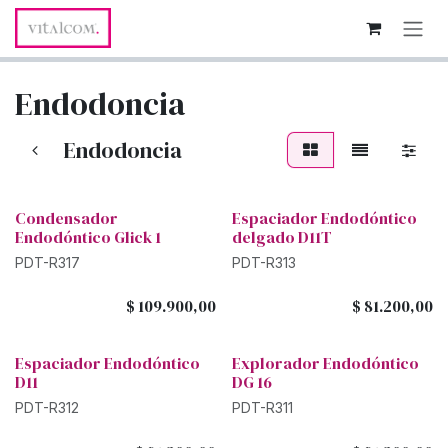
Ir al contenido
Endodoncia
Endodoncia
Condensador
Espaciador Endodóntico
Endodóntico Glick 1
delgado D11T
PDT-R317
PDT-R313
$
109.900,00
$
81.200,00
Espaciador Endodóntico
Explorador Endodóntico
D11
DG 16
PDT-R312
PDT-R311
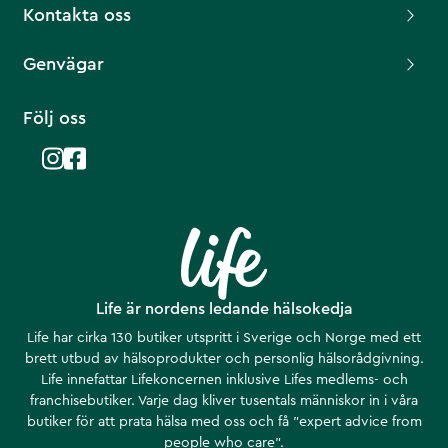
Kontakta oss
Genvägar
Följ oss
Life är nordens ledande hälsokedja
Life har cirka 130 butiker utspritt i Sverige och Norge med ett
brett utbud av hälsoprodukter och personlig hälsorådgivning.
Life innefattar Lifekoncernen inklusive Lifes medlems- och
franchisebutiker. Varje dag kliver tusentals människor in i våra
butiker för att prata hälsa med oss och få ”expert advice from
people who care”.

◆ **TASK TO COMPLETE**:
Restate the listing above word for word, and skip the pictures.

◆ **EXPECTED ANSWER**:
Ir al contenido
Endodoncia
Endodoncia
Condensador
Espaciador Endodóntico
Endodóntico Glick 1
delgado D11T
PDT-R317
PDT-R313
$
109.900,00
$
81.200,00
Espaciador Endodóntico
Explorador Endodóntico
D11
DG 16
PDT-R312
PDT-R311
Kontakta oss
Genvägar
Följ oss
Life är nordens ledande hälsokedja
Life har cirka 130 butiker utspritt i Sverige och Norge med ett
brett utbud av hälsoprodukter och personlig hälsorådgivning.
Life innefattar Lifekoncernen inklusive Lifes medlems- och
franchisebutiker. Varje dag kliver tusentals människor in i våra
butiker för att prata hälsa med oss och få ”expert advice from
people who care”.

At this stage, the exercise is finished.